Provably Correct Optimization and Exploration with Non-linear Policies

Authors: Fei Feng, Wotao Yin, Alekh Agarwal, Lin Yang

ICML 2021 | Conference PDF | Archive PDF | Plain Text | LLM Run Details

Reproducibility Variable Result LLM Response
Research Type Experimental We empirically evaluate this adaptation, and show that it outperforms prior heuristics inspired by linear methods, establishing the value in correctly reasoning about the agent s uncertainty under non-linear function approximation.
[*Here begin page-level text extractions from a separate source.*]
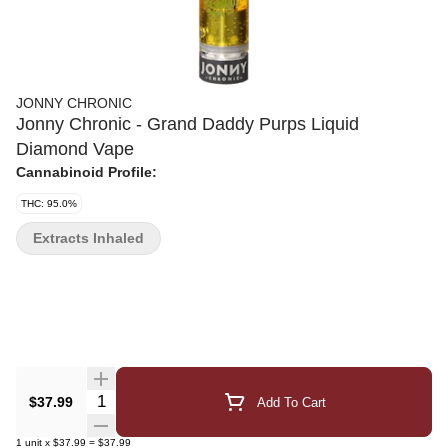
JONNY CHRONIC
Jonny Chronic - Grand Daddy Purps Liquid
Diamond Vape
Cannabinoid Profile:
THC: 95.0%
Extracts Inhaled
Quantity Selector
$37.99
Add To Cart
1
unit
x
$37.99
=
$37.99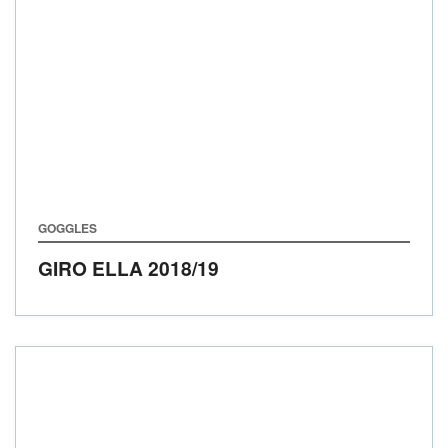
GOGGLES
GIRO ELLA
2018/19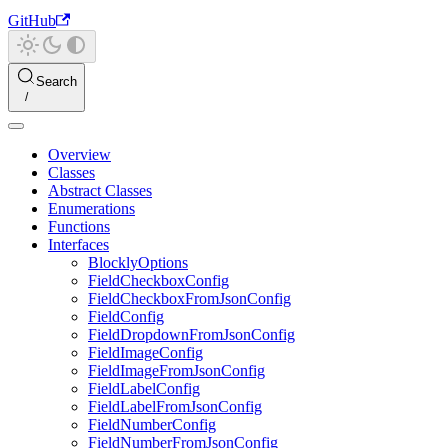
GitHub
Search
Overview
Classes
Abstract Classes
Enumerations
Functions
Interfaces
BlocklyOptions
FieldCheckboxConfig
FieldCheckboxFromJsonConfig
FieldConfig
FieldDropdownFromJsonConfig
FieldImageConfig
FieldImageFromJsonConfig
FieldLabelConfig
FieldLabelFromJsonConfig
FieldNumberConfig
FieldNumberFromJsonConfig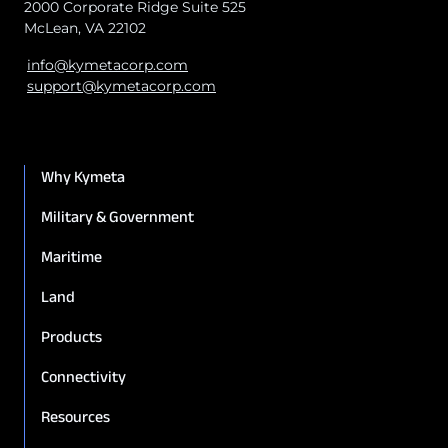
2000 Corporate Ridge Suite 525
McLean, VA 22102
info@kymetacorp.com
support@kymetacorp.com
Why Kymeta
Military & Government
Maritime
Land
Products
Connectivity
Resources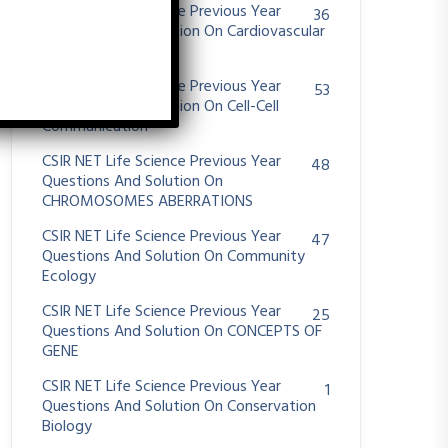
CSIR NET Life Science Previous Year
36
Questions And Solution On Cardiovascular
System
CSIR NET Life Science Previous Year
53
Questions And Solution On Cell-Cell
Communication
CSIR NET Life Science Previous Year
48
Questions And Solution On
CHROMOSOMES ABERRATIONS
CSIR NET Life Science Previous Year
47
Questions And Solution On Community
Ecology
CSIR NET Life Science Previous Year
25
Questions And Solution On CONCEPTS OF
GENE
CSIR NET Life Science Previous Year
1
Questions And Solution On Conservation
Biology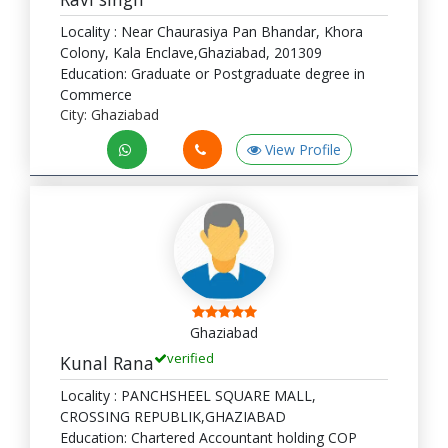
Locality : Near Chaurasiya Pan Bhandar, Khora
Colony, Kala Enclave,Ghaziabad, 201309
Education: Graduate or Postgraduate degree in
Commerce
City: Ghaziabad
View Profile
Ghaziabad
verified
Kunal Rana
Locality : PANCHSHEEL SQUARE MALL,
CROSSING REPUBLIK,GHAZIABAD
Education: Chartered Accountant holding COP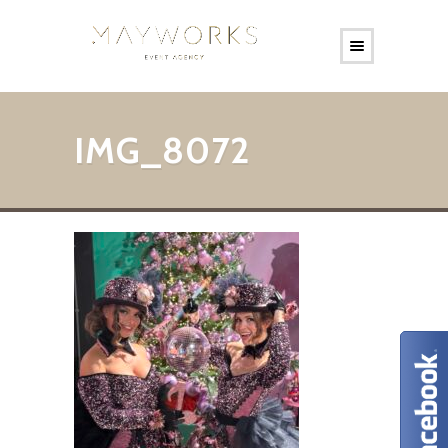
IMG_8072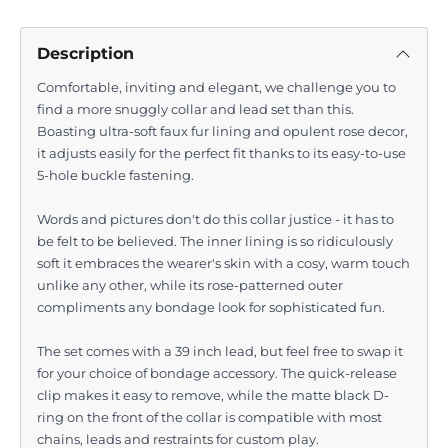
Description
Comfortable, inviting and elegant, we challenge you to
find a more snuggly collar and lead set than this.
Boasting ultra-soft faux fur lining and opulent rose decor,
it adjusts easily for the perfect fit thanks to its easy-to-use
5-hole buckle fastening.
Words and pictures don't do this collar justice - it has to
be felt to be believed. The inner lining is so ridiculously
soft it embraces the wearer's skin with a cosy, warm touch
unlike any other, while its rose-patterned outer
compliments any bondage look for sophisticated fun.
The set comes with a 39 inch lead, but feel free to swap it
for your choice of bondage accessory. The quick-release
clip makes it easy to remove, while the matte black D-
ring on the front of the collar is compatible with most
chains, leads and restraints for custom play.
We conduct experiments to testify the effectiveness of ENIAC.
Researcher Affiliation Collaboration 1Department of Mathematics, University of California, Los Angeles, Los Angeles, CA, USA. 2Microsoft Research, Redmond, WA, USA. 3Department of Electrical and Computer Engineering, University of California, Los Angeles, Los Angeles, CA, USA.
Pseudocode Yes Algorithm 1 Exploratory Non-Linear Incremental Actor Critic (ENIAC); Algorithm 2 Policy Update
Open Source Code Yes Check our code at https://github.com/FlorenceFeng/ENIAC.
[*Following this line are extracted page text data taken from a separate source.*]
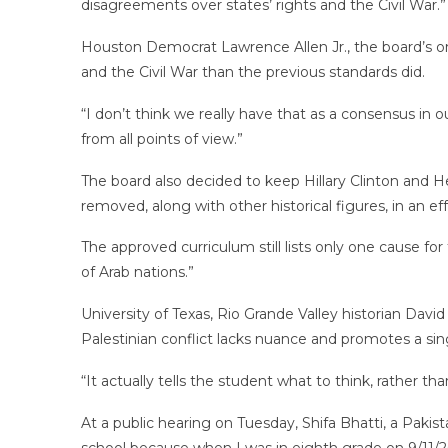
disagreements over states’ rights and the Civil War.”
Houston Democrat Lawrence Allen Jr., the board’s on
and the Civil War than the previous standards did.
“I don’t think we really have that as a consensus in ou
from all points of view.”
The board also decided to keep Hillary Clinton and He
removed, along with other historical figures, in an eff
The approved curriculum still lists only one cause for 
of Arab nations.”
University of Texas, Rio Grande Valley historian David
Palestinian conflict lacks nuance and promotes a sing
“It actually tells the student what to think, rather 
At a public hearing on Tuesday, Shifa Bhatti, a Pakis
school because when I was in eighth grade on 9/11/20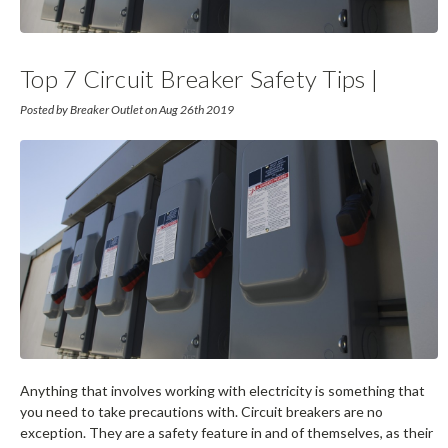
Top 7 Circuit Breaker Safety Tips |
Breaker Outlet
Posted by Breaker Outlet on Aug 26th 2019
Anything that involves working with electricity is something that
you need to take precautions with. Circuit breakers are no
exception. They are a safety feature in and of themselves, as their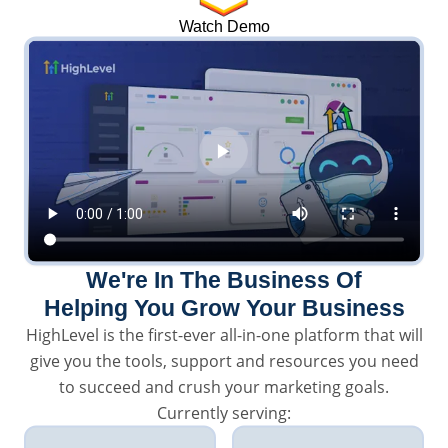
Watch Demo
We're In The Business Of
Helping You Grow Your Business
HighLevel is the first-ever all-in-one platform that will
give you the tools, support and resources you need
to succeed and crush your marketing goals.
Currently serving: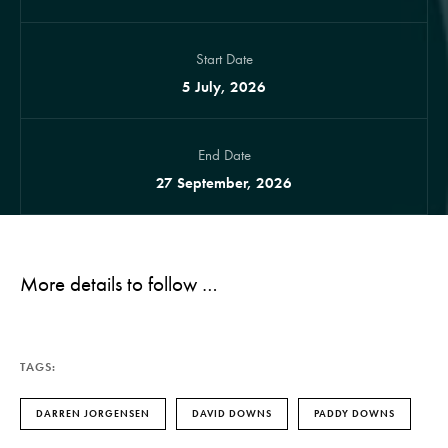
Start Date
5 July, 2026
End Date
27 September, 2026
More details to follow …
TAGS:
DARREN JORGENSEN
DAVID DOWNS
PADDY DOWNS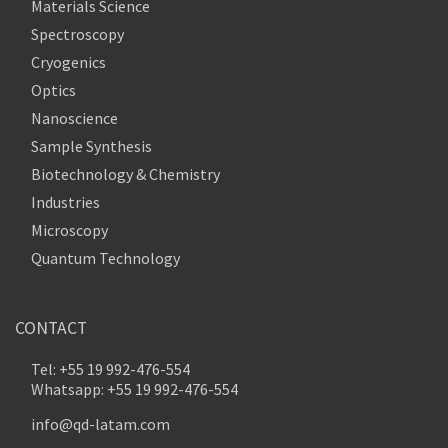
Materials Science
Spectroscopy
Cryogenics
Optics
Nanoscience
Sample Synthesis
Biotechnology & Chemistry
Industries
Microscopy
Quantum Technology
CONTACT
Tel: +55 19 992-476-554
Whatsapp: +55 19 992-476-554
info@qd-latam.com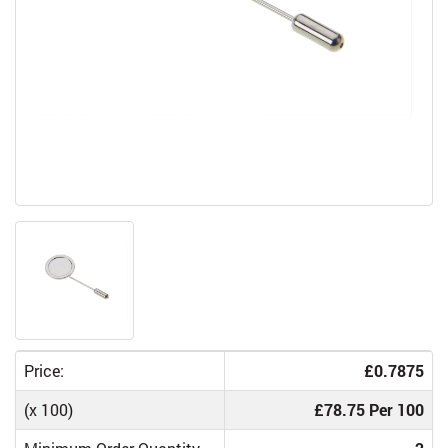
Price:
£0.7875
(x 100)
£78.75 Per 100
Open Datasets Yes We test on a continuous control task which requires exploration: continuous control Mountain Car5 from Open AI Gym (Brockman et al., 2016). 5https://gym.openai.com/envs/Mountain Car Continuous-v0/
Dataset Splits No The paper mentions evaluating methods over "10 random seeds" and varying "depths of networks" but does not specify any training/test/validation dataset splits (e.g., percentages or counts).
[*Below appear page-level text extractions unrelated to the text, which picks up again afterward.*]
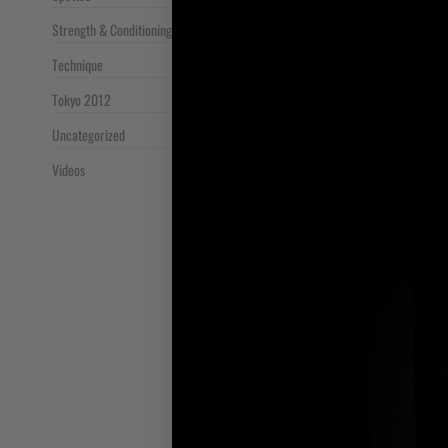
Strength & Conditioning
Technique
Tokyo 2012
Uncategorized
Videos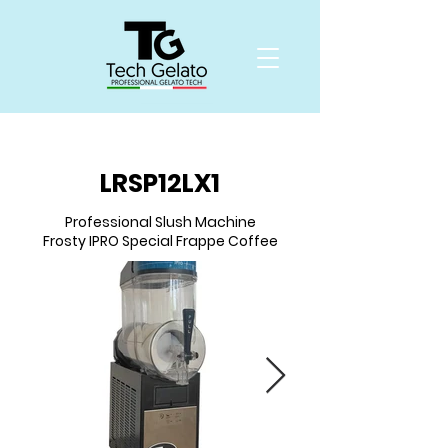
LRSP12LX1
Professional Slush Machine
Frosty IPRO Special Frappe Coffee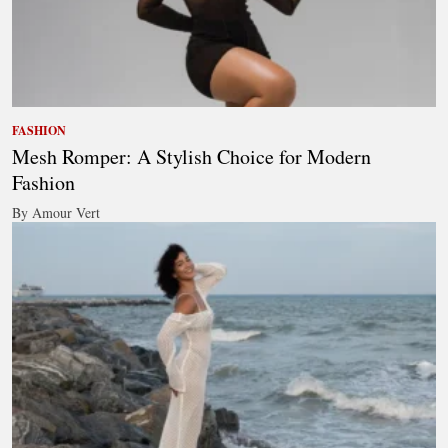
FASHION
Mesh Romper: A Stylish Choice for Modern
Fashion
By Amour Vert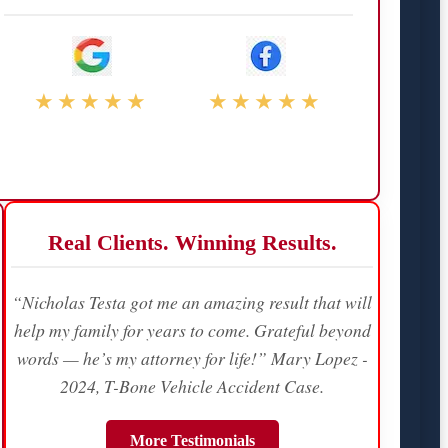
★★★★★
★★★★★
Real Clients. Winning Results.
“Nicholas Testa got me an amazing result that will
help my family for years to come. Grateful beyond
words — he’s my attorney for life!” Mary Lopez -
2024, T-Bone Vehicle Accident Case.
More Testimonials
Hardware Specification No The paper does not provide any specific details about the hardware (e.g., GPU models, CPU types, memory) used for running the experiments.
Software Dependencies No The paper mentions using PPO and fully-connected neural networks (FCNN) and refers to PyTorch in a citation, but it does not provide specific version numbers for these software components.
Experiment Setup Yes We evaluate all methods on varying depths of networks: 2-layer stands for (64, 64) hidden units, 4-layer for (64, 128, 128, 64), and 6-layer for (64, 64, 128, 128, 64, 64). Layers are connected with ReLU non-linearities. Hyperparameters for all methods are provided in Appendix F.